«И он не сделался поэтом,
Не умер, не сошел с ума».
Пушкин
«Последний раз иду до Аптекарского острова… – и, испугавшись категоричности, добавил: – Пешком!» – обещание, которое я дал себе где‑то на полпути к месту встречи с Ольгой Карповной, поскольку я выбился из сил, замёрз, и в левой ноге завыл какой‑то сустав. Решил прыгнуть в трамвай, но не успел перебежать улицу – и потому отступил в булочную, где в кондитерском чаду отмерзающие уши подслушивали, пока глаза изучали многообразие глазури на эклерах.
«Я вышел из кино и понял: реальность невыносима».
«Ох…»
«Но, если бы я вышел на улицу, как выходят из заточения, это было бы хуже?»
«Точно-точно».
«Но кино, в котором жизнь, какая она есть – это же нелепость. Что значит: какая она есть?»
«Непонятно».
«Жизнь трудна».
«О, да. О, да…»
«В кино у меня должны вырасти крылья, которые не исчезнут после титров».
«Вы правы, вы правы…»
Значит, крылья должны не исчезнуть после титров. Поеденный большим расстоянием (прежде говорившие стояли передо мной в очереди), следующий разговор был у тех, кто случился стоящими за высоким столом у стены, в глубине зала. Своим внешним видом несколько выпавший из всех приходящих на ум эпох, а манерой речи – из всех культур, горячо говоривший был как некто, излечившийся от длительной депрессии или расторгший несчастливый брак, или просто переступивший порог старости – как бы эмигрант в страны более развитые и счастливые, смотрящий теперь на всех-всех-всех, как на непременно «оставшихся» – и там оставшихся, где его теперь нет: в болоте несчастий и глупостей.

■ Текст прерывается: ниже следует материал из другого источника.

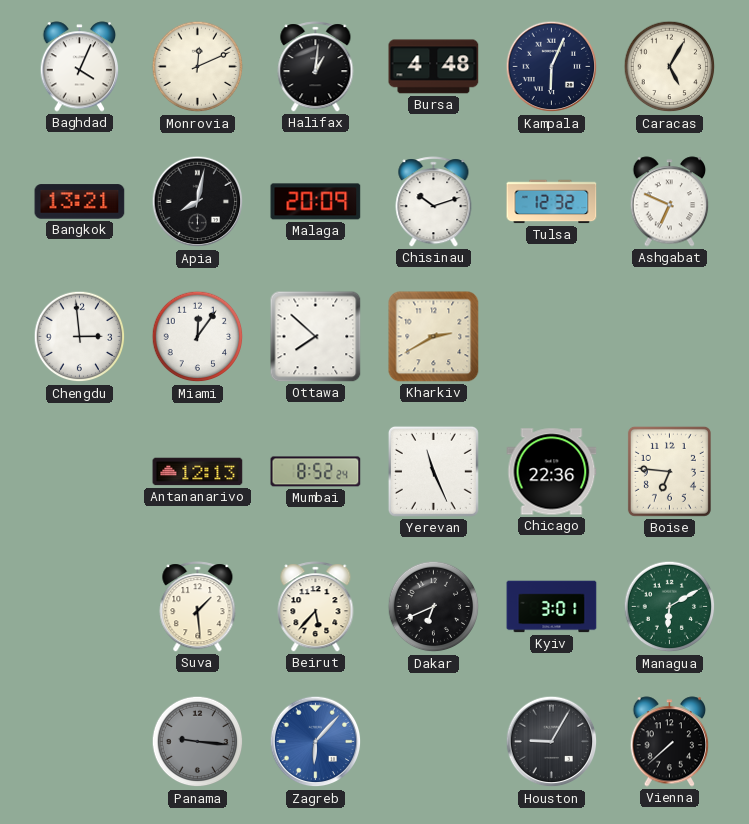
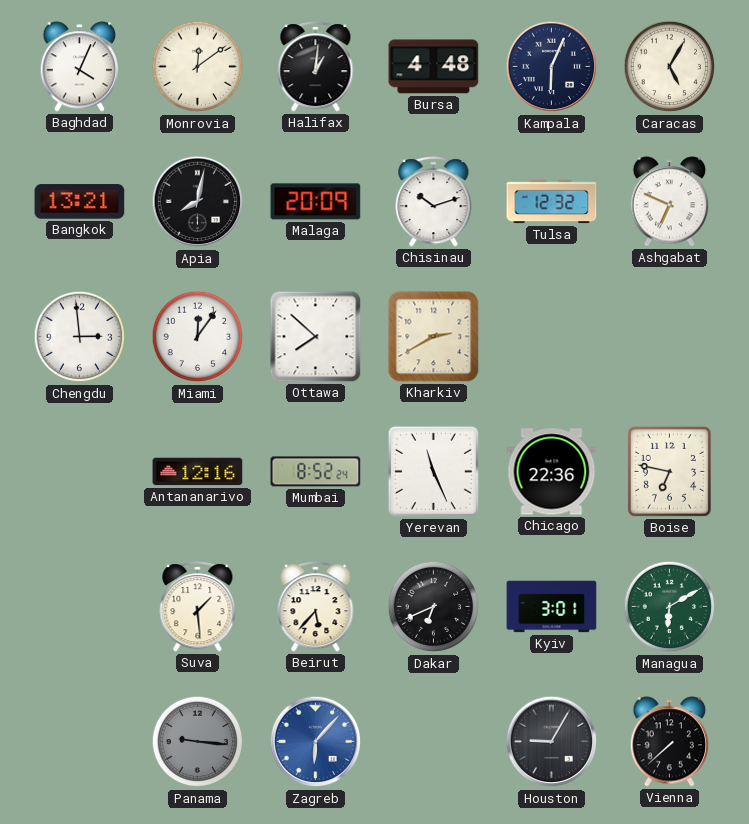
Monrovia: 12:11 -> 12:09
Antananarivo: 12:13 -> 12:16
Boise: 6:46 -> 6:47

«… моё "не верю" – это не слабость апостола Фомы, а селекция великого Станиславского. Я изгоняю фальшь, а не колеблюсь!»
«Окей. Собственно, я не прошу вас…»
«А я вас не слушаю. И знаете, почему? Потому что ваше поколение – это поколение слабых людей. На повороте с Каменноостровского стоят двое ваших. Курят. Подхожу к ним, прошу огня. Оказывается: они курят какие-то, что ли, электронные конфеты?.. А я-то был уверен, что химозный запах идёт от кондитерских цехов!»
«Да, сейчас время слабых. Незачем ставить на вид стоящее на виду».
«Как сказали?»
«Время слабых».
«Время тупых!»
«Без проблем», – возражавший подросток мгновенно потерял интерес и, воспользовавшись паузой, отступил – и вышел из булочной. Повернувшись к окну, он скосил глаза и высунул язык, как бы изображая утомлённость и раздражение. Разомкнув очередь, я двинулся ему вослед. Но только я отворил дверь, и меня обволокла ледяная влага – во рту точно ожили вкусовые призраки заварного теста и черничного крема, в которых я себе только что отказал.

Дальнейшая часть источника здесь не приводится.